Using SocketCluster with express is simple, you put the code inside your workerController:

module.exports.run = function (worker) {
    // Get a reference to our raw Node HTTP server
    var httpServer = worker.getHTTPServer();
    // Get a reference to our WebSocket server
    var wsServer = worker.getWSServer();

    var app = require('express')();

    // Add whatever express middleware you like...
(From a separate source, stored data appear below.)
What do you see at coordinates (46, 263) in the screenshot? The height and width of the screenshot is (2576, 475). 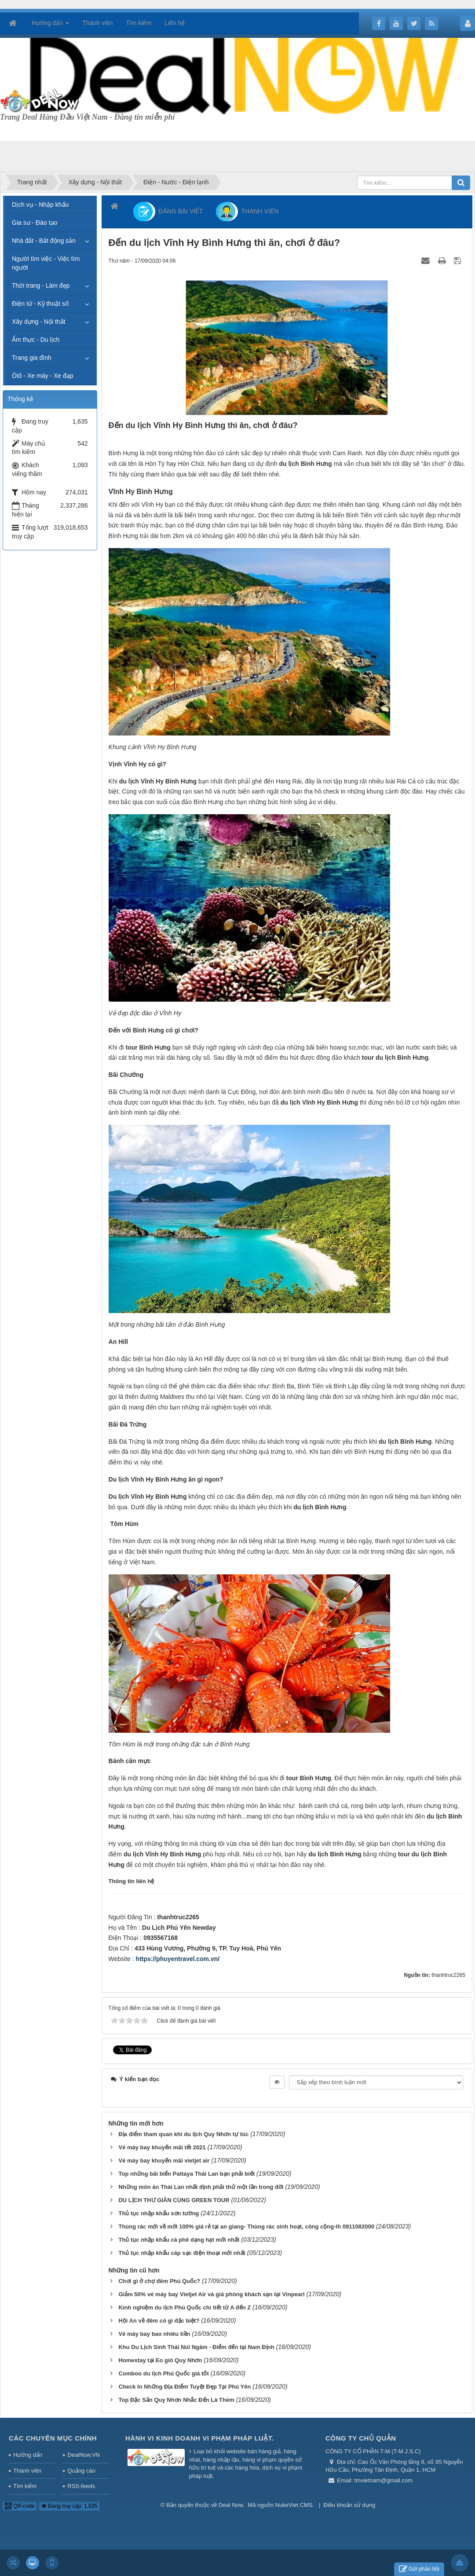 I see `Người tìm việc - Việc tìm người` at bounding box center [46, 263]. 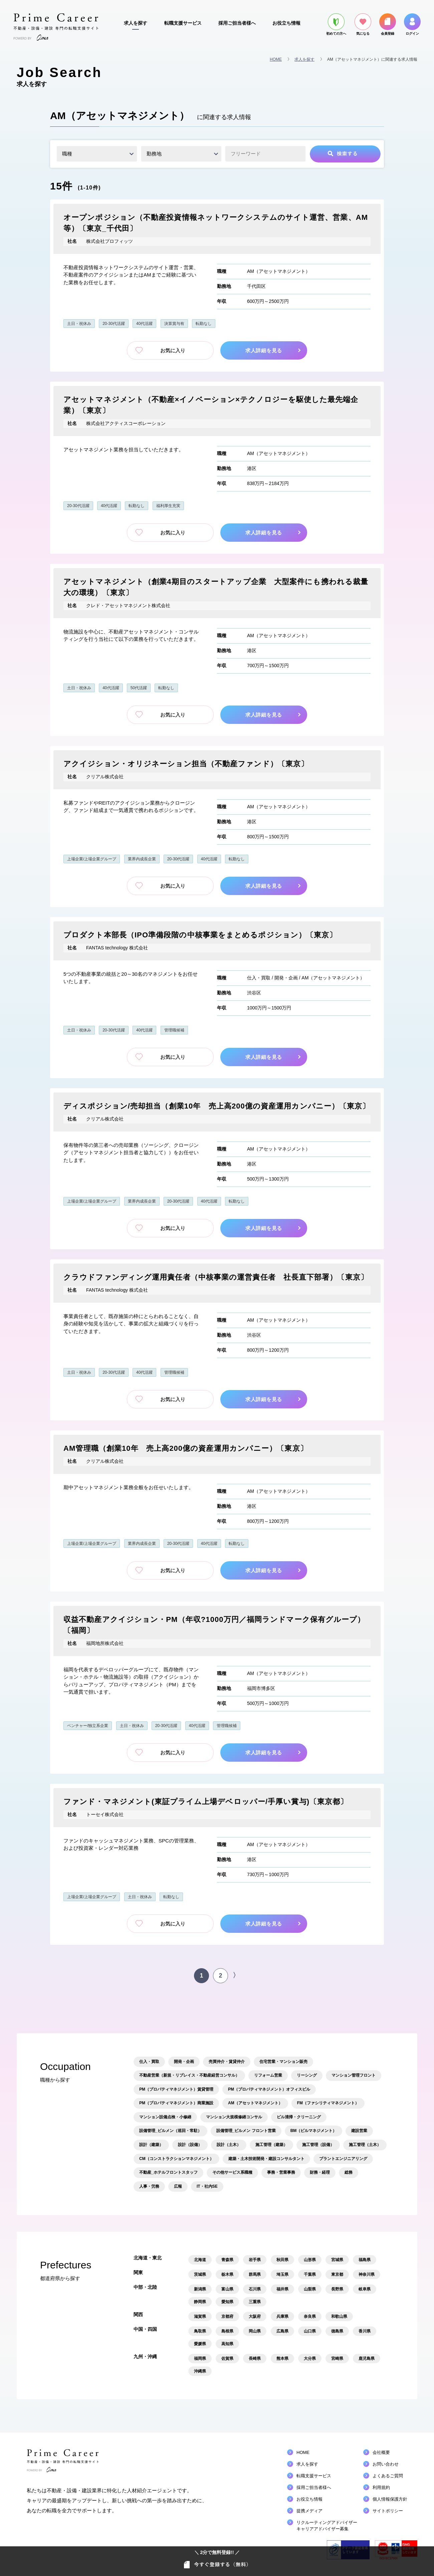 This screenshot has height=2576, width=434. Describe the element at coordinates (278, 271) in the screenshot. I see `AM（アセットマネジメント）` at that location.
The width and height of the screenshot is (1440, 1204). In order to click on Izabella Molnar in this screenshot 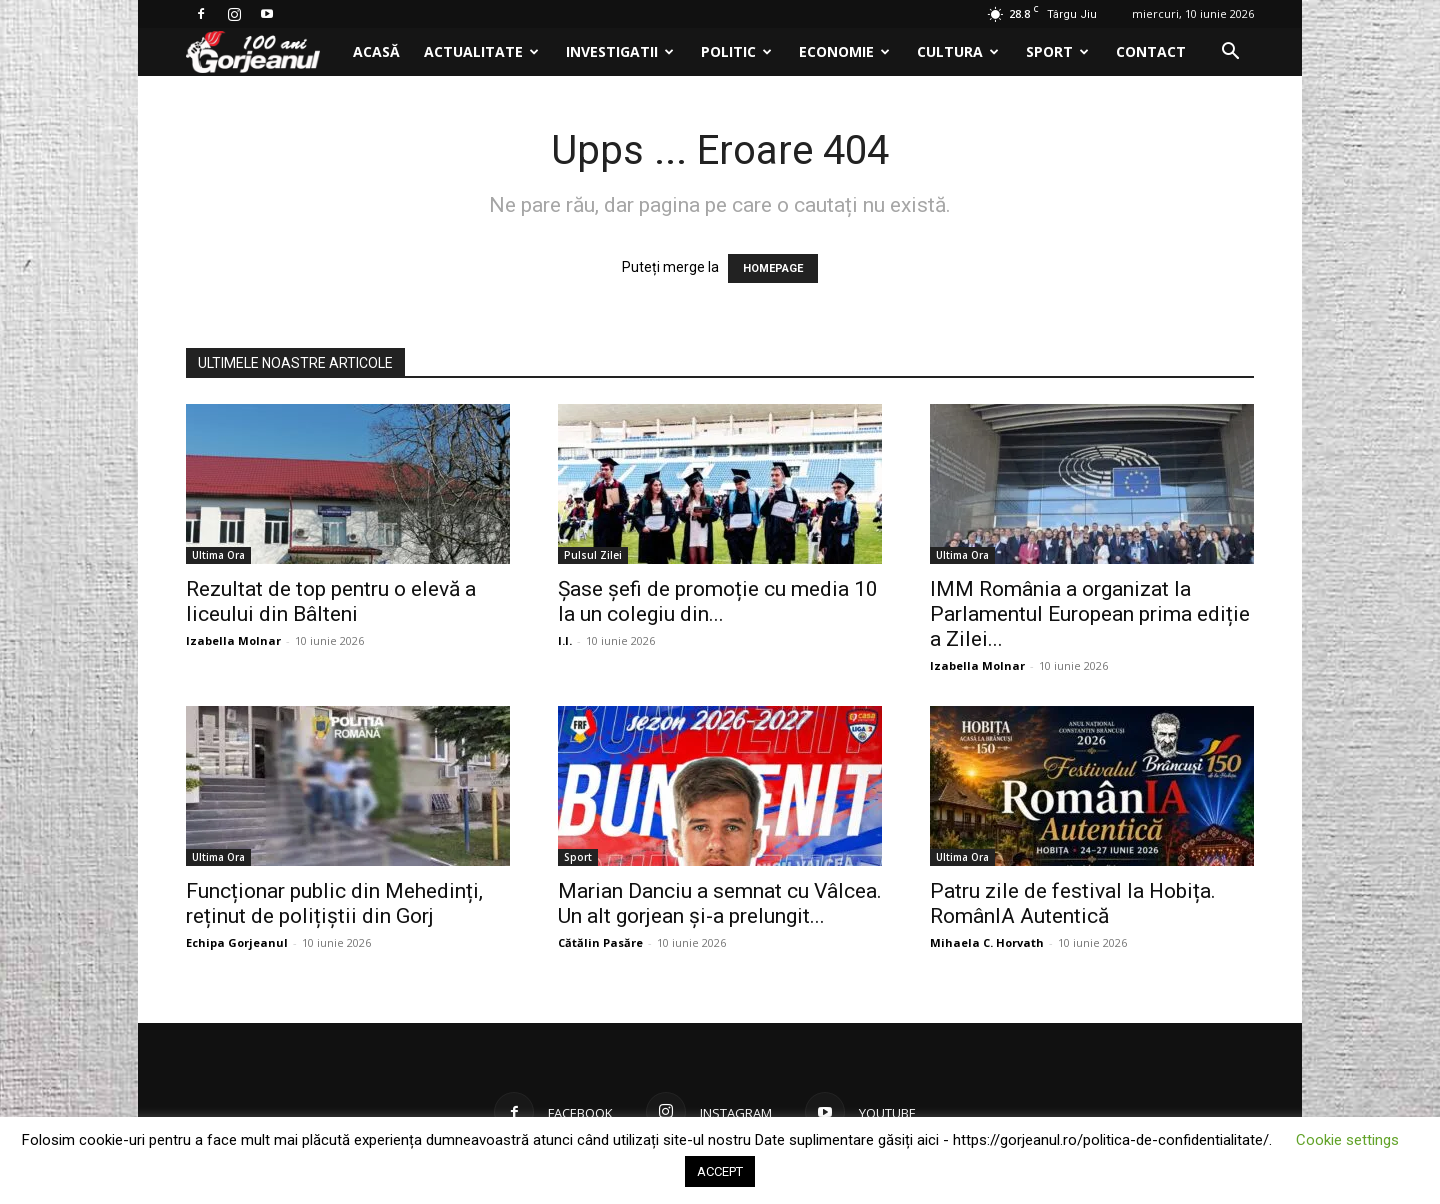 , I will do `click(233, 640)`.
    // Make your express app handle all essential requests
    httpServer.on('req', app);
}

API (Documentation coming soon)

SocketCluster

Exposed by require('socketcluster').SocketCluster.

SocketCluster(opts:Object)

Creates a new SocketCluster, must be invoked with the new keyword.

var SocketCluster = require('socketcluster').SocketCluster;

var socketCluster = new SocketCluster({
    workers: [9100, 9101, 9102],
    stores: [9001, 9002, 9003],
    port: 8000,
    appName: 'myapp',
    workerController: 'worker.js'
});

Documentation on all supported options is coming soon (there are around 30 of them - Most of them are optional).

SocketWorker

A SocketWorker object is passed as the argument to your workerController's run(worker) function. Example - Inside worker.js:

module.exports.run = function (worker) {
    // worker here is an instance of SocketWorker
}

ClusterServer

A ClusterServer instance is returned from worker.getWSServer() - You use it to handle WebSocket connections.